Title:It Must Happen This Way
Text:Matthew 26:45-56 (View)
Occasion:Regular Sunday
Topic:Christ's Suffering
 
Preached:03/23/2014
Added:2014-03-21
 

Order Of Worship (Liturgy)

* As a matter of courtesy please advise Rev. Ted Gray, if you plan to use this sermon in a worship service.   Thank-you.


 

03/23/14 – a.m.

Pastor Ted Gray

 “It Must Happen This Way”

Matthew 26:45-56

In the previous passage from Matthew 26, Matthew records how the disciples slept as Jesus prayed. It was night time. Their eyes were heavy with weariness. It was probably around midnight. It had been an exhausting day and an exhausting week.

But now they wake up, and in the darkness of the Garden of Gethsemane, they see lanterns.  John describes the scene in his parallel account.  In John 18:3 he writes,  So Judas came to the grove, guiding a detachment of soldiers and some officials from the chief priests and Pharisees. They were carrying torches, lanterns and weapons.

The torches, lanterns and weapons point us to a number of ironies:

The Light of the World Arrested in Darkness

First, He who is the Light of the world is arrested in darkness. You would think that those who are in darkness would want light. What happens when the electricity goes out at night? You reach for the flashlight, for lanterns, for candles.  Light is necessary to show us the path that we must be on. Jesus is that light.  John 1:4 states: In Him was life, and that life was the light of men.
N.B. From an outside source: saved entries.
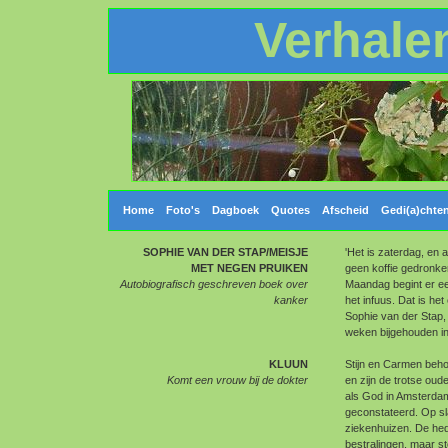
Verhale
Home
Foto's
Dagboek
Quotes
Afscheid
Gedi(a)chte
SOPHIE VAN DER STAP/MEISJE
'Het is zaterdag, en 
MET NEGEN PRUIKEN
geen koffie gedronke
Autobiografisch geschreven boek over
Maandag begint er ee
kanker
het infuus. Dat is het
Sophie van der Stap, 
weken bijgehouden i
KLUUN
Stijn en Carmen behor
Komt een vrouw bij de dokter
en zijn de trotse ou
als God in Amsterdam
geconstateerd. Op sla
ziekenhuizen. De he
bestralingen, maar s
Jesus is the only true Light in a world of darkness.  He Himself said, “I am the light of the world. Whoever follows Me will never walk in darkness, but will have the light of life” (John 18:12). But now, into the dark night at Gethsemane comes this band of soldiers and religious leaders led by Judas Iscariot.  And they have lanterns.  Why?  So that they can find and arrest and try and crucify Jesus, - Him who is the Light of the world.

You see, it wasn’t just that the night was black and dark, so too is the human heart apart from Christ.  As the Lord said in John 3:19-20,  “This is the verdict: Light has come into the world, but men loved darkness instead of light because their deeds were evil. Everyone who does evil hates the light, and will not come into the light for fear that his deeds will be exposed.”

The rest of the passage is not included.